Just so you know you don't have to worry about me picking up any guys tonight. The Hilton is hosting guests from the North American Gay Volleyball Association and the Comic Palooza
if you really don't think our country's going to shit think of this. Exactly one year from now I will either be in law school or teaching young, impressionable kids, maybe even yours. Try to sleep after that.
We ended up sleeping in the emergency room for safety (you know, well lit, cameras..) and then an ambulance drove us to the train station around 4am. great last night in australia.
I'm going to try to be reasonable tonight and keep my drink count out of double digits
Holy fucking shit the worst thing for a hangover ever--A FUCKING BOLLYWOOD MOVIE BLARING IN CLASS
Dude I'm driving around California right now hiding little bags of weed in random places like Easter eggs so that I can come back and find them later
It's been two dates and she just invited me to her aunts funeral.

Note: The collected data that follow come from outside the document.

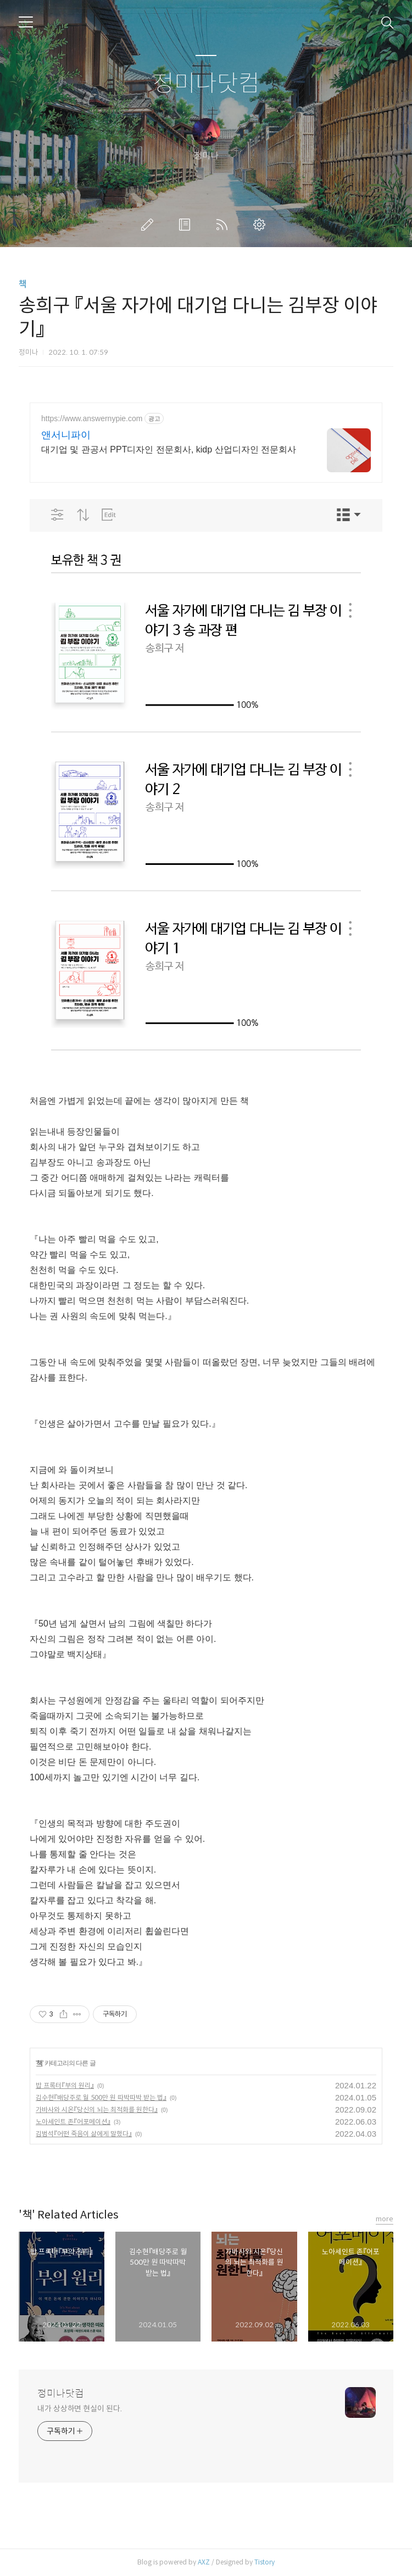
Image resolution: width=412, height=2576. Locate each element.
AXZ (204, 2562)
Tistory (264, 2562)
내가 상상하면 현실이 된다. (79, 2408)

I can't even. Who the fuck does that? I need to drink I'm coming to get you in 5
I'm not sure... But I think I just found a porno I starred in during my black out week of '08.
We ran out of toilet paper so Ive been using coffee filters
Not to make this awkward, but if we ever have sex (perhaps drunkenly), all i'm gonna be able to think about is how sexy our kids would be.
My ex's sister asked me to be her date to Thanksgiving. Should I go?
Threesome!
Grandma had me open the boxes that were delivered today. She got a sex swing, I've settled on "You go girl" as my official reaction.